Filling up the empties

David Blunkett's welcome announcement this week of a pounds 165m injection of new money into the veins of higher education, though made in the right spirit, is still nowt but a pinprick to ease the university and college crisis. So you may like to know what they're attempting to do across the North Sea at Hamburg. Because one-third of Hamburg-Harburg Technical University's places remained unfilled last year, it has planned to launch a private, Ivy League-style university open exclusively to 500 elite foreign students. It aims to specialise in engineering, and to charge fees from pounds 10,500 to pounds 14,000 a year. The university's council had hoped that the costs of this new institution (to be on the existing campus) might be shared between the public purse and private funds.
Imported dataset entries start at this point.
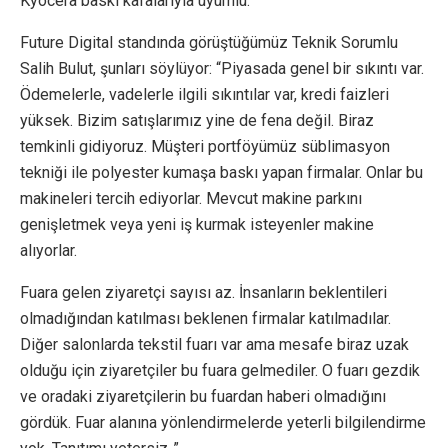
Kyocera baskı kafalarıyla uyumlu.
Future Digital standında görüştüğümüz Teknik Sorumlu
Salih Bulut, şunları söylüyor: “Piyasada genel bir sıkıntı var.
Ödemelerle, vadelerle ilgili sıkıntılar var, kredi faizleri
yüksek. Bizim satışlarımız yine de fena değil. Biraz
temkinli gidiyoruz. Müşteri portföyümüz süblimasyon
tekniği ile polyester kumaşa baskı yapan firmalar. Onlar bu
makineleri tercih ediyorlar. Mevcut makine parkını
genişletmek veya yeni iş kurmak isteyenler makine
alıyorlar.
Fuara gelen ziyaretçi sayısı az. İnsanların beklentileri
olmadığından katılması beklenen firmalar katılmadılar.
Diğer salonlarda tekstil fuarı var ama mesafe biraz uzak
olduğu için ziyaretçiler bu fuara gelmediler. O fuarı gezdik
ve oradaki ziyaretçilerin bu fuardan haberi olmadığını
gördük. Fuar alanına yönlendirmelerde yeterli bilgilendirme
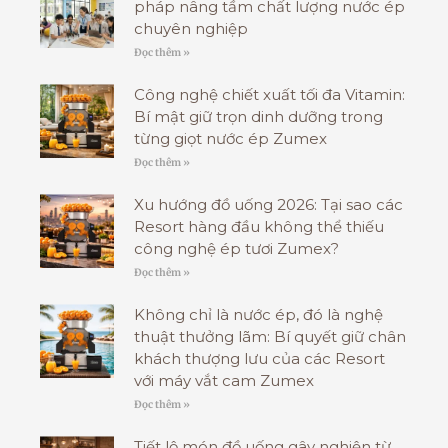
pháp nâng tầm chất lượng nước ép
chuyên nghiệp
Đọc thêm »
Công nghệ chiết xuất tối đa Vitamin:
Bí mật giữ trọn dinh dưỡng trong
từng giọt nước ép Zumex
Đọc thêm »
Xu hướng đồ uống 2026: Tại sao các
Resort hàng đầu không thể thiếu
công nghệ ép tươi Zumex?
Đọc thêm »
Không chỉ là nước ép, đó là nghệ
thuật thưởng lãm: Bí quyết giữ chân
khách thượng lưu của các Resort
với máy vắt cam Zumex
Đọc thêm »
Tiết lộ món đồ uống gây nghiện từ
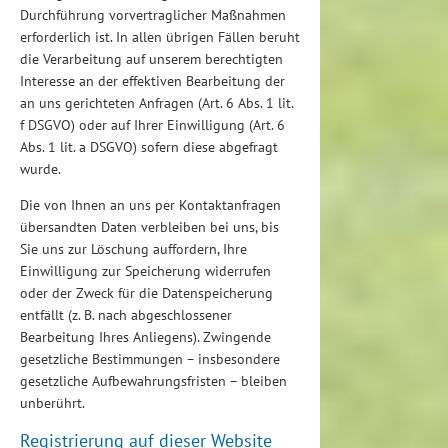
Durchführung vorvertraglicher Maßnahmen
erforderlich ist. In allen übrigen Fällen beruht
die Verarbeitung auf unserem berechtigten
Interesse an der effektiven Bearbeitung der
an uns gerichteten Anfragen (Art. 6 Abs. 1 lit.
f DSGVO) oder auf Ihrer Einwilligung (Art. 6
Abs. 1 lit. a DSGVO) sofern diese abgefragt
wurde.
Die von Ihnen an uns per Kontaktanfragen
übersandten Daten verbleiben bei uns, bis
Sie uns zur Löschung auffordern, Ihre
Einwilligung zur Speicherung widerrufen
oder der Zweck für die Datenspeicherung
entfällt (z. B. nach abgeschlossener
Bearbeitung Ihres Anliegens). Zwingende
gesetzliche Bestimmungen – insbesondere
gesetzliche Aufbewahrungsfristen – bleiben
unberührt.
Registrierung auf dieser Website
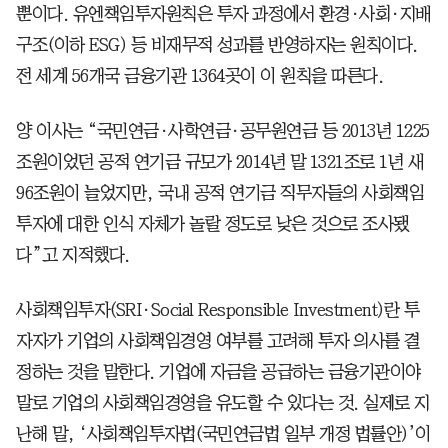
뿐이다. 유엔책임투자원칙은 투자 과정에서 환경·사회·지배
구조(이하 ESG) 등 비재무적 성과를 반영하자는 원칙이다.
전 세계 56개국 금융기관 1364곳이 이 원칙을 따른다.
양 이사는 “국민연금·사학연금·공무원연금 등 2013년 1225
조원이었던 공적 연기금 규모가 2014년 말 1321조로 1년 새
96조원이 늘었지만, 국내 공적 연기금 직무자들의 사회책임
투자에 대한 인식 자체가 놀랄 정도로 낮은 것으로 조사됐
다”고 지적했다.
사회책임투자(SRI·Social Responsible Investment)란 투
자자가 기업의 사회책임경영 여부를 고려해 투자 의사를 결
정하는 것을 말한다. 기업에 자금을 공급하는 금융기관이야
말로 기업의 사회책임경영을 유도할 수 있다는 것. 실제로 지
난해 말, ‘사회책임투자법(국민연금법 일부 개정 법률안)’이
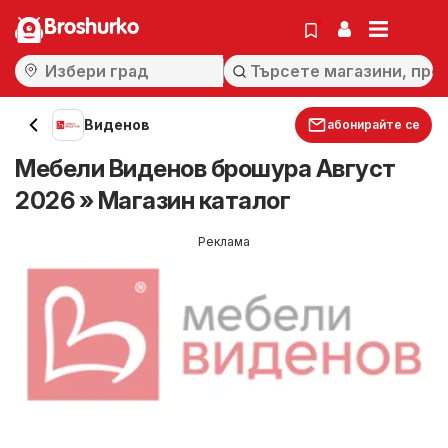
Broshurko
Виденов
абонирайте се
Мебели Виденов брошура Август
2026 » Магазин каталог
Реклама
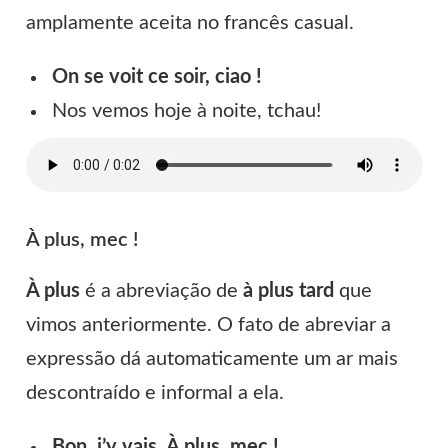
amplamente aceita no francês casual.
On se voit ce soir, ciao !
Nos vemos hoje à noite, tchau!
À plus, mec !
À plus
é a abreviação de
à plus tard
que
vimos anteriormente. O fato de abreviar a
expressão dá automaticamente um ar mais
descontraído e informal a ela.
Bon, j’y vais. À plus, mec !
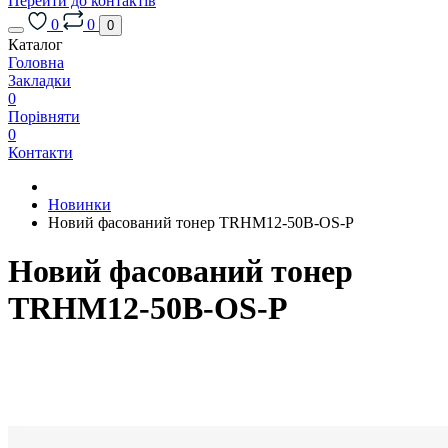
Перейти до контактів
0
0
0
Каталог
Головна
Закладки
0
Порівняти
0
Контакти
Новинки
Новий фасований тонер TRHM12-50B-OS-P
Новий фасований тонер
TRHM12-50B-OS-P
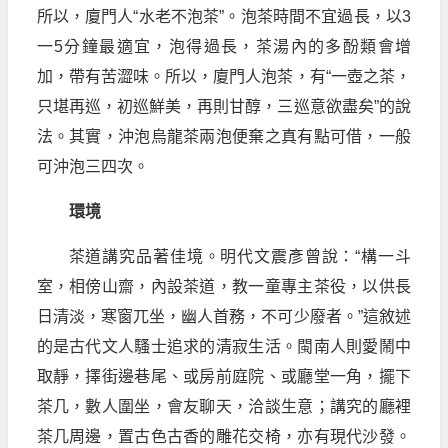
所以，廈門人“水老不泡茶”。泡茶時間不宜過長，以3
一5分鐘最適宜，泡得過長，茶湯內的多酚類會增
加，帶有苦澀味。所以，廈門人泡茶，有“一壺之茶，
只堪再巡，初巡鮮美，再則甘醇，三巡意欲盡矣”的說
法。其實，沖泡烏龍茶兩泡便棄之真有點可借，一般
可沖泡三四次。
環境
茶道講究品著佳境。明代文震彥曾說：“構一斗
室，相傍山齋，內設茶道，教一童專主茶役，以供長
日清淡，寒窗兀坐，幽人首務，不可少廢者。”這敘述
的是古代文人騷士追求的清寂生活。閩南人則愛鬧中
取靜，擇街邊巷尾、或房前庭院、或廳堂一角，擺下
茶几，數人圍坐，會友聊天，洽談生意；講究的廳裡
茶几周邊，置古色古香的雕花交椅，亦有現代沙發。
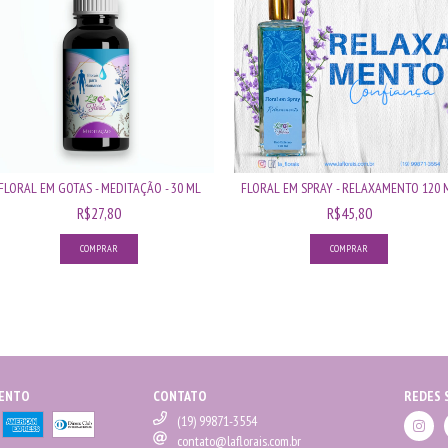
FLORAL EM GOTAS - MEDITAÇÃO - 30 ML
FLORAL EM SPRAY - RELAXAMENTO 120 
R$27,80
R$45,80
MENTO
CONTATO
REDES 
(19) 99871-3554
contato@laflorais.com.br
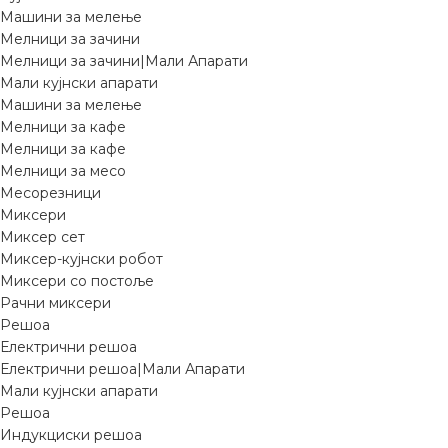
Машини за мелење
Мелници за зачини
Мелници за зачини|Мали Апарати
Мали кујнски апарати
Машини за мелење
Мелници за кафе
Мелници за кафе
Мелници за месо
Месорезници
Миксери
Миксер сет
Миксер-кујнски робот
Миксери со постоље
Рачни миксери
Решоа
Електрични решоа
Електрични решоа|Мали Апарати
Мали кујнски апарати
Решоа
Индукциски решоа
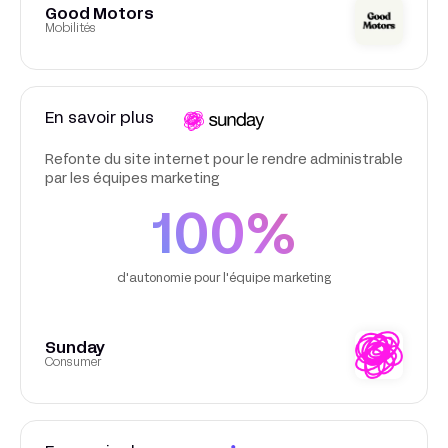
Good Motors
Mobilités
En savoir plus
Refonte du site internet pour le rendre administrable
par les équipes marketing
100%
d'autonomie pour l'équipe marketing
Sunday
Consumer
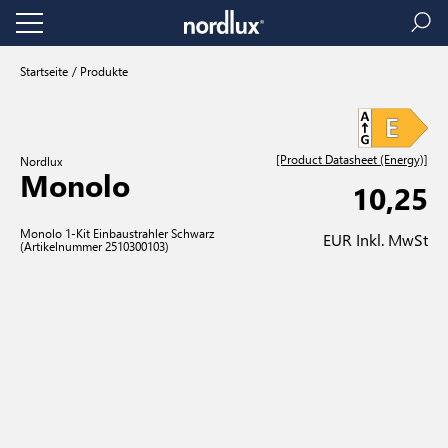
Startseite
Produkte
[Product Datasheet (Energy)]
Nordlux
Monolo
10,25
Monolo 1-Kit Einbaustrahler Schwarz
EUR Inkl. MwSt
(Artikelnummer 2510300103)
But, although the city fathers won't oppose the formation of a privately funded institution, they refuse to give a single mark towards it. As Germany's higher education is in as bad a shape as ours, the city's decision does not surprise me.

Rebirth of a community

Getting into Berlin's newest, most futuristic building is like trying to break into prison. First one has to get past the police at the gate; then one is confronted by a security guard who looks like Al Capone. Then a second guard joins the first. Only when they have telephoned to check that an appointment really has been made, may I approach the porter's lodge. A bullet-proof glass door slides open to let me through. It closes behind me. Television monitors inside the lodge keep silent vigil on every corner. Another glass door glides open and, at last, I'm in. What can this be? The Mint? The Treasury? No, it's a primary school. And, alas, such security is necessary. For this is the Heinz Galinski Schule, a Jewish primary on the beautifully wooded outskirts of the city. It has 260 youngsters aged 5 to 13 - and the remarkable thing is that they're not all Jewish. Christian German parents are queueing in the knowledge that their children will receive a first-rate education, despite having to learn Hebrew and Bible studies and eat (excellent) kosher meals. The school is independent and charges between pounds 17.50 and pounds 140 a month depending on parental income. When they are 13, they go on to a Jewish comprehensive school, which next year will send its very first primary cohort to university. Most are expected to pass their Abitur well enough to make the grade. Thee is a problem, however. Nearly half the current pupils at the Heinze Galinski (the school was named after the late head of Berlin's "new" Jewish community) came to Berlin with their parents from Russia. They are less motivated to study and display some disciplinary problems. But when I walked round the school with Miron Schulmelda, the deputy head, I saw only happy faces, in classes of 15 to 20. The school, with buildings joined up in the shape of a sunflower, was designed by the Israeli architect Zvi Hecker at a cost (shared between state and community) of pounds 16m, and was opened in 1995. Before I left, I caught a glimpse of the school's computer room filled with 18 CD-Roms. On the door, a plaque: "Donated by Max and Mira Hessing in commemoration of their golden wedding, 17 February, 1997".

The Tory rise - and fall

A book to be published just before the Conservative party conference, is likely to ruffle a few Tory feathers - if, that is, they have many left to ruffle. The excellently titled Collapse of Stout Party - the Decline and Fall of the Tories (Victor Gollancz, pounds 20) leaves few top Tories unoffended, although the former education secretary, Kenneth Baker, comes off better than most, described as a "literate Conservative" who had nailed his colours to Mrs Thatcher's mast - and gone down with her ship. Another to tackle education, the late and (by me at any rate) lamented Sir Keith Joseph was "a worrier," known as "the mad monk". This, say the authors, was "too subtle an allusion for newspaper readers of the Nineties." A third in education was the "all-too-human, shop-soiled bruiser of the front bench" Ken Clarke, whose additional handicap was "the `disloyalty' label round his neck". As for John Patten, he "will not be missed ... he will probably teach geography at some secondary school in a deprived area of a northern city. On the other hand, he might be appointed manager of Hartlepool United." Ironically, this splendid book has been penned by Julian Critchley, a Tory MP for 31 years, and Morrison Halcrow, chief assistant editor of The Daily Telegraph from 1979 to 1986.

And finally ...

The saintly Sir Ron may not be too pleased with certain computer spell- checks. Alternatives given for Dearing include: Daring (well, that's descriptive at any rate) but then come Peering, Leering, Jeering and, worst of all, Deranged.